For details about OPP, see Documentation/power/opp.rst

See Documentation / power / opp.rst for more information on OPP.

dev_pm_opp_init_cpufreq_table -

This function provides a ready to use conversion routine to translate the OPP layer’s internal information about the available frequencies into a format readily providable to cpufreq.

This function makes available a conversion routine that converts the internal information of the OPP layers about the currently enabled frequencies into a format that cpufreq can decipher.

Warning Do not use this function in interrupt context.

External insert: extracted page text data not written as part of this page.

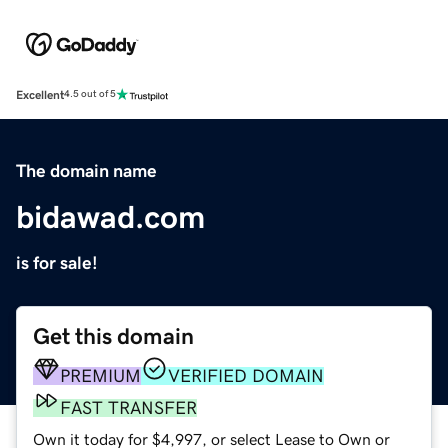
Excellent
4.5 out of 5
The domain name
bidawad.com
is for sale!
Get this domain
PREMIUM
VERIFIED DOMAIN
FAST TRANSFER
Own it today for $4,997, or select Lease to Own or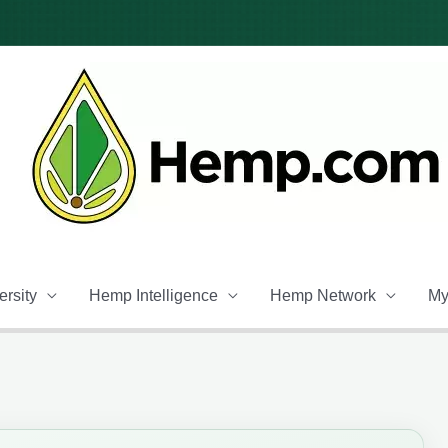
rsity
Hemp Intelligence
Hemp Network
My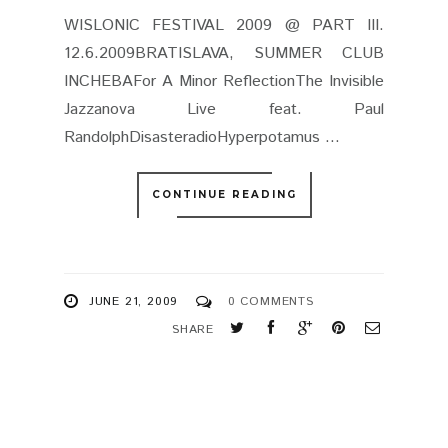
WISLONIC FESTIVAL 2009 @ PART III.
12.6.2009BRATISLAVA, SUMMER CLUB
INCHEBAFor A Minor ReflectionThe Invisible
Jazzanova Live feat. Paul
RandolphDisasteradioHyperpotamus ...
CONTINUE READING
JUNE 21, 2009
0 COMMENTS
SHARE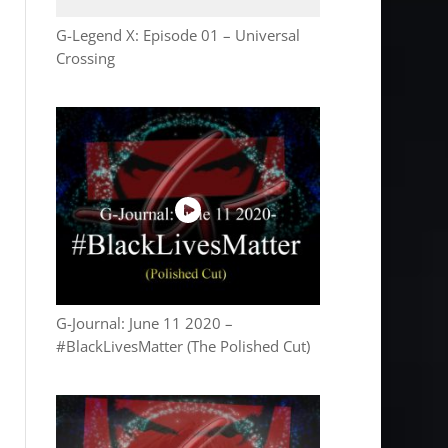
G-Legend X: Episode 01 – Universal
Crossing
G-Journal: June 11 2020 –
#BlackLivesMatter (The Polished Cut)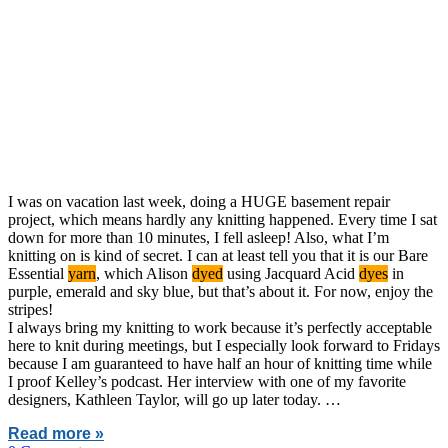
I was on vacation last week, doing a HUGE basement repair
project, which means hardly any knitting happened. Every time I sat
down for more than 10 minutes, I fell asleep! Also, what I’m
knitting on is kind of secret. I can at least tell you that it is our Bare
Essential
yarn
, which Alison
dyed
using Jacquard Acid
dyes
in
purple, emerald and sky blue, but that’s about it. For now, enjoy the
stripes!
I always bring my knitting to work because it’s perfectly acceptable
here to knit during meetings, but I especially look forward to Fridays
because I am guaranteed to have half an hour of knitting time while
I proof Kelley’s podcast. Her interview with one of my favorite
designers, Kathleen Taylor, will go up later today. …
Read more »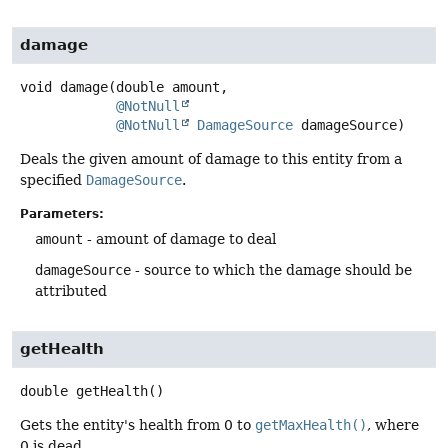
damage
void
damage
(double amount,

@NotNull
@NotNull
DamageSource
 damageSource)
Deals the given amount of damage to this entity from a
specified
DamageSource
.
Parameters:
amount
- amount of damage to deal
damageSource
- source to which the damage should be
attributed
getHealth
double
getHealth
()
Gets the entity's health from 0 to
getMaxHealth()
, where
0 is dead.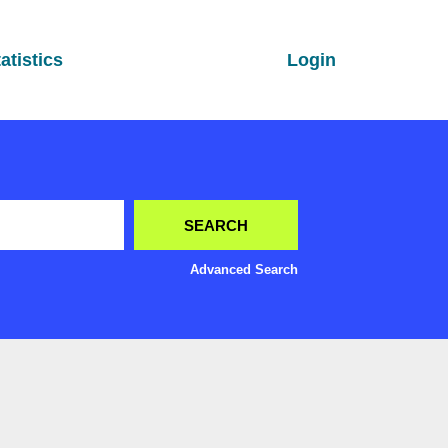
atistics
Login
Advanced Search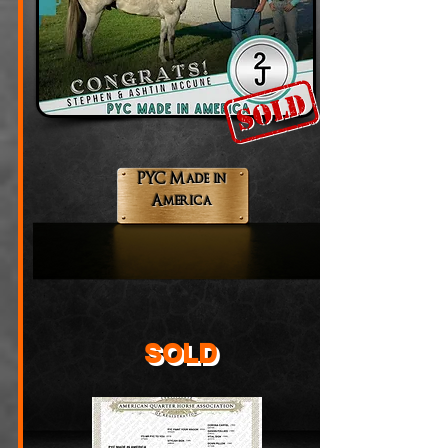
PYC Made in
America
SOLD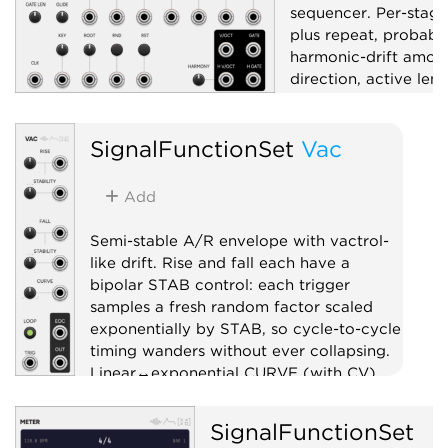
sequencer. Per-stage
plus repeat, probabil
harmonic-drift amoun
direction, active len
length; internal or ex
CV/Gate/EOC outs a
SignalFunctionSet
Vac
randomize trigger.
Sequencer
Rand
Add
Quantizer
Semi-stable A/R envelope with vactrol-
like drift. Rise and fall each have a
bipolar STAB control: each trigger
samples a fresh random factor scaled
exponentially by STAB, so cycle-to-cycle
timing wanders without ever collapsing.
Linear↔exponential CURVE (with CV),
latching LOOP, END trigger out.
SignalFunctionSet
Envelope generator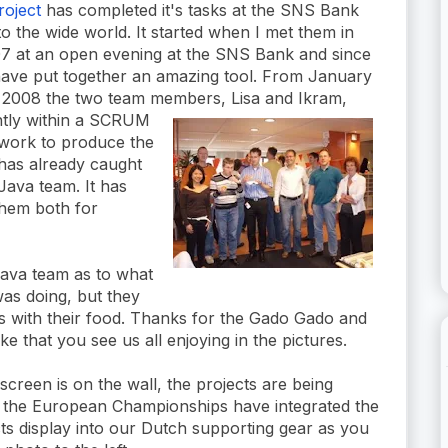
oject
has completed it's tasks at the SNS Bank
to the wide world. It started when I met them in
007 at an open evening at the SNS Bank and since
have put together an amazing tool. From January
 2008 the two team memb
ers, Lisa and Ikram,
ntly within a SCRUM
work to produce the
 has already caught
Java team. It has
them both for
Java team as to what
as doing, but they
us with their food. Thanks for the Gado Gado and
e that you see us all enjoying in the pictures.
creen is on the wall, the projects are being
 the European Championships have integrated the
s display into our Dutch supporting gear as you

Do not use this function in the interrupt context.


       /* Do things */
       r = dev_pm_opp_init_cpufreq_table(dev, &freq_table);
       if (!r)
               policy->freq_table = freq_table;
       /* Do other things */

Note This function is available only if CONFIG_CPU_FREQ is enabled in addition to CONFIG_PM_OPP.

This function is valid only when CONFIG_CPUFREQ is enabled and CONFIG_PM_OPP is also added.


Free up the table allocated by dev_pm_opp_init_cpufreq_table

Release the table allocated by dev_pm_opp_init_cpufreq_table.